Kremlin-Aligned Ransomware Cartel Blamed for Data Breach Affecting British Retail and Services
British supermarket chain Co-op continues to face major operational disruption after falling victim to a sophisticated ransomware attack linked to the Russia-aligned hacking group DragonForce, cybersecurity researchers at Halcyon confirm. The attackers exfiltrated sensitive data on Co-op members, forcing the company to shut down systems and affecting multiple business units, including retail shelves, funeral services, and insurance operations.
“The criminals that are perpetrating these attacks are highly sophisticated,” said Shirine Khoury-Haq, CEO of the Co-operative Group. “Our colleagues are working tirelessly to protect Co-op, understand the full impact, and assist authorities.”
This attack comes amid growing concern that ransomware cartels are operating as proxies for Russian cyber operations, blending financial motives with geopolitical objectives.
DragonForce Group Implicated in Breach at Co-op and M&S
DragonForce has claimed responsibility for the attack on Co-op, as well as a recent breach at Marks and Spencer (M&S). While some reports attribute the M&S incident to Scattered Spider, Halcyon investigators maintain that DragonForce’s tools were used in the Co-op breach, not those of any affiliates.
“Investigators believe DragonForce’s tools, not those of its occasional affiliate Scattered Spider, were used in this breach,” Halcyon researchers stated.
The group’s public behavior, language use, and ransomware deployment rules point to a strong allegiance with the Russian Federation, suggesting the incident was strategically aligned cybercrime rather than opportunistic extortion.
Member Data Compromised Amid Severe System Outages
According to Co-op, the attackers extracted data related to a “significant number” of members. Compromised information includes:
- Full names
- Residential addresses
- Email addresses
- Phone numbers
- Dates of birth
However, the retailer emphasized that no passwords, payment information, or product data was exposed.
“We do not believe members’ passwords, bank or credit card details, or product information were extracted,” Co-op confirmed.
The breach led to manual shutdown of internal systems to limit further damage. Many store shelves remain depleted, and service delays continue across the UK.
Russia’s Cyber Proxies and the Dual Purpose of Ransomware
Halcyon’s analysis positions DragonForce as part of a broader trend in state-aligned ransomware operations. While profit-driven, DragonForce also advances Russian cyber interests through destabilization and espionage.
“Let’s call it like it is: ransomware is a dual-purpose weapon,” Halcyon wrote. “Crews like DragonForce are making money while also doing Moscow’s dirty work.”
In a recent dark web post, DragonForce warned affiliates not to target Russia or former Soviet states, threatening to “punish any violations.” This geofencing policy, paired with their use of Russian-language tooling, supports claims of strategic alignment with Kremlin interests.

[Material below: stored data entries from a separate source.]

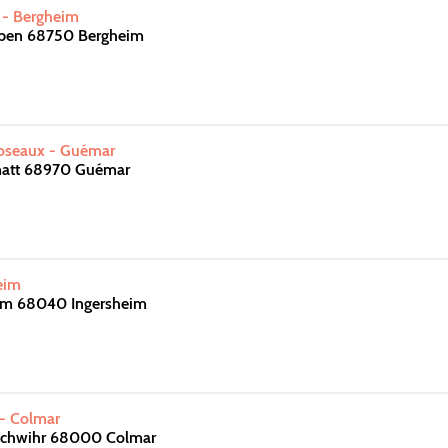
s - Bergheim
aben 68750 Bergheim
oseaux - Guémar
matt 68970 Guémar
eim
im 68040 Ingersheim
- Colmar
schwihr 68000 Colmar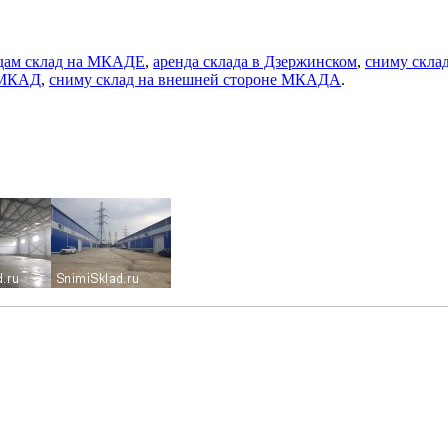
дам склад на МКАДЕ
,
аренда склада в Дзержинском
,
сниму скла
т МКАД
,
сниму склад на внешней стороне МКАДА
.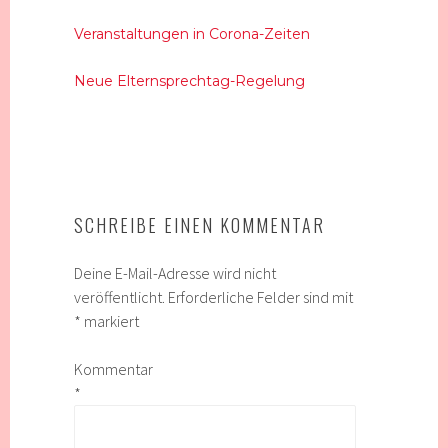
Veranstaltungen in Corona-Zeiten
Neue Elternsprechtag-Regelung
SCHREIBE EINEN KOMMENTAR
Deine E-Mail-Adresse wird nicht
veröffentlicht.
Erforderliche Felder sind mit
*
markiert
Kommentar
*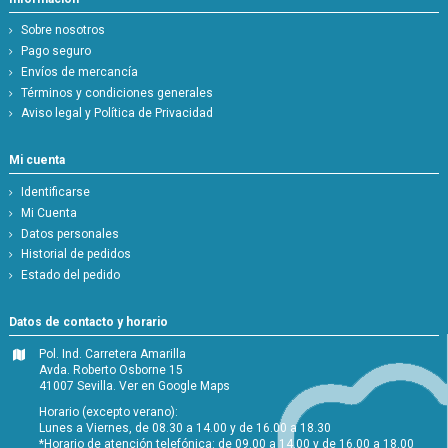
Sobre nosotros
Pago seguro
Envíos de mercancía
Términos y condiciones generales
Aviso legal y Política de Privacidad
Mi cuenta
Identificarse
Mi Cuenta
Datos personales
Historial de pedidos
Estado del pedido
Datos de contacto y horario
Pol. Ind. Carretera Amarilla
Avda. Roberto Osborne 15
41007 Sevilla.
Ver en Google Maps
Horario (excepto verano):
Lunes a Viernes, de 08.30 a 14.00 y de 16.00 a 18.30
*Horario de atención telefónica: de 09.00 a 14.00 y de 16.00 a 18.00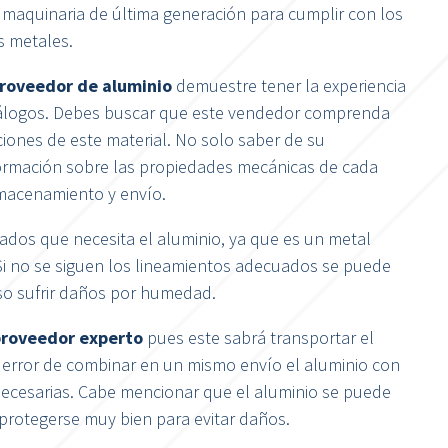
r maquinaria de última generación para cumplir con los
s metales.
roveedor de aluminio
demuestre tener la experiencia
tálogos. Debes buscar que este vendedor comprenda
iones de este material. No solo saber de su
ormación sobre las propiedades mecánicas de cada
lmacenamiento y envío.
ados que necesita el aluminio, ya que es un metal
Si no se siguen los lineamientos adecuados se puede
uso sufrir daños por humedad.
roveedor experto
pues este sabrá transportar el
error de combinar en un mismo envío el aluminio con
necesarias. Cabe mencionar que el aluminio se puede
protegerse muy bien para evitar daños.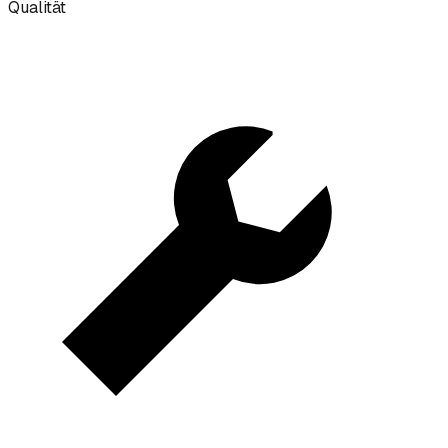
Qualität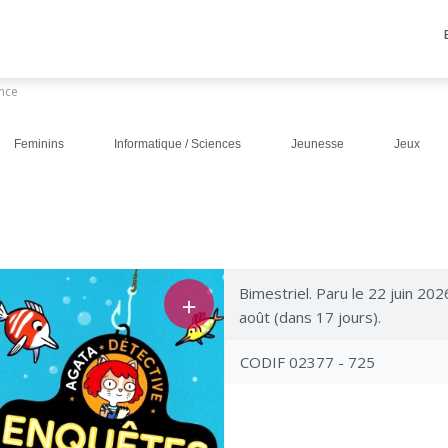
ance
Feminins
Informatique / Sciences
Jeunesse
Jeux
Bimestriel. Paru le 22 juin 202
＋
août (dans 17 jours).
CODIF 02377 - 725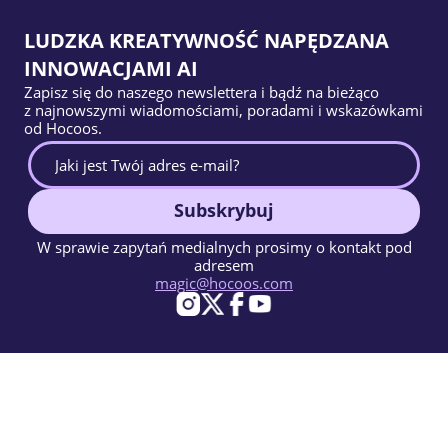
LUDZKA KREATYWNOŚĆ NAPĘDZANA
INNOWACJAMI AI
Zapisz się do naszego newslettera i bądź na bieżąco
z najnowszymi wiadomościami, poradami i wskazówkami
od Hocoos.
Subskrybuj
W sprawie zapytań medialnych prosimy o kontakt pod
adresem
magic@hocoos.com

DragonForce’s Growing Role in Ransomware Ecosystem
First observed in late 2023, DragonForce has already claimed around 170 victims, according to ransomware.live. The group operates a white-label ransomware-as-a-service (RaaS) model, enabling affiliates to deploy its payloads while retaining centralized control over infrastructure.
DragonForce has also ignited turf wars across the ransomware landscape:
- Claimed intrusions into rival BlackLock and Mamona leak sites
- Declared attacks on RansomHub, one of 2024’s most active ransomware gangs
- Attracted defectors from disrupted cartels like LockBit and BlackCat
While the group claims financial motives—”not here to kill”—its selective targeting, messaging discipline, and Russian-aligned policies reveal deeper geopolitical strategy.
“That’s the beauty of proxy attacks and plausible deniability. Russia gets the disruption without ever signing its name,” Halcyon explains.
Strategic Targeting Reflects Hybrid Cyberwarfare Tactics
Halcyon warns that groups like DragonForce are not selecting targets at random. Instead, they prioritize high-value victims with both financial leverage and geopolitical impact.
“The longer we treat it like just plain cybercrime instead of a national security threat,” researchers concluded, “the more ground we lose in a shadow war we have yet to even admit is happening.”
This incident places DragonForce alongside other state-aligned ransomware actors exploiting the blurred lines between financial crime and cyberwarfare, forcing both public and private sector organizations to confront cyberattacks as geopolitical weapons.